According to the “2018 Education Industry Investment and Financing Report”, 80% of the financing deals in “AI + Education” field surpassed 100 million yuan, and the financing volume was mostly concentrated from 100 million to 500 million yuan. In light of the incomplete statistics, a total of 44 capitals(or companies) poured money in the sector of AI Education in 2018. However, there is still no AI product tested and proven by the market with enough efficacy at present even the AI education business in TAL and Iflytek fails to break even. So this story is still ongoing.

2019: 1-on-1 VS small-class, K12 after-school tutoring as the main battlefield

Starting from 2012, there have been several major trends in the development of homework-based products. Affected by government’s advocacy to promote competency-based education, the investment of “the big Chinese”, coding and STEM has gradually increased and family education has also been attached more attention.

At the same time, most online education platforms have basically covered various modes of teaching, learning, testing, exercising and evaluation.
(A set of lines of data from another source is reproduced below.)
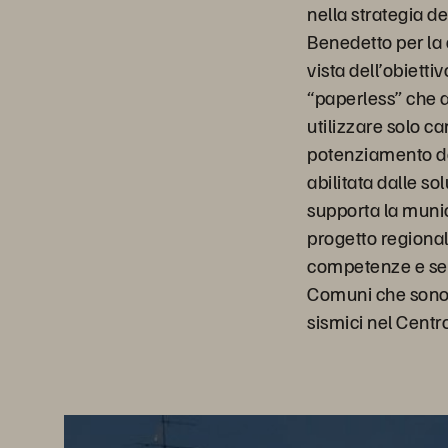
nella strategia 
Benedetto per la d
vista dell’obietti
“paperless” che 
utilizzare solo cana
potenziamento del
abilitata dalle so
supporta la munici
progetto regional
competenze e servi
Comuni che sono s
sismici nel Centro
The application scenario has also shifted from campus to after school and from public education (B-end) to family tutoring (C-end).
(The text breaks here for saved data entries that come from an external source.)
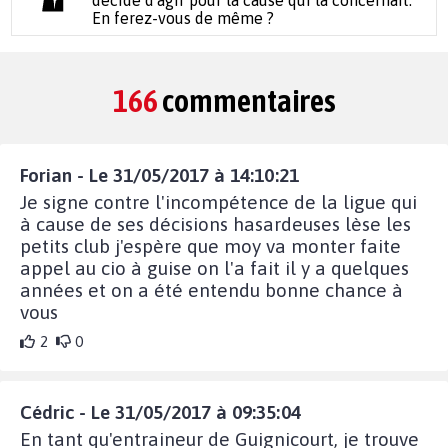
En ferez-vous de même ?
166
commentaires
Forian - Le 31/05/2017 à 14:10:21
Je signe contre l'incompétence de la ligue qui
à cause de ses décisions hasardeuses lèse les
petits club j'espère que moy va monter faite
appel au cio à guise on l'a fait il y a quelques
années et on a été entendu bonne chance à
vous
2
0
Cédric - Le 31/05/2017 à 09:35:04
En tant qu'entraineur de Guignicourt, je trouve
What is more controversial at present is “which is the better solution for making profits between 1-on-1 and small-class.” While as we analyzed in our previous article, the limited patience and cash of capitals will be a major challenge for companies so they have to find a stable operating model based on teaching quality, faculties and the improvement of students’ learning results.

For homework-based products themselves, how to transform the drivers from technology to business demand by launching high-quality service and large-scale products is something almost all the players have to tackle in recent years.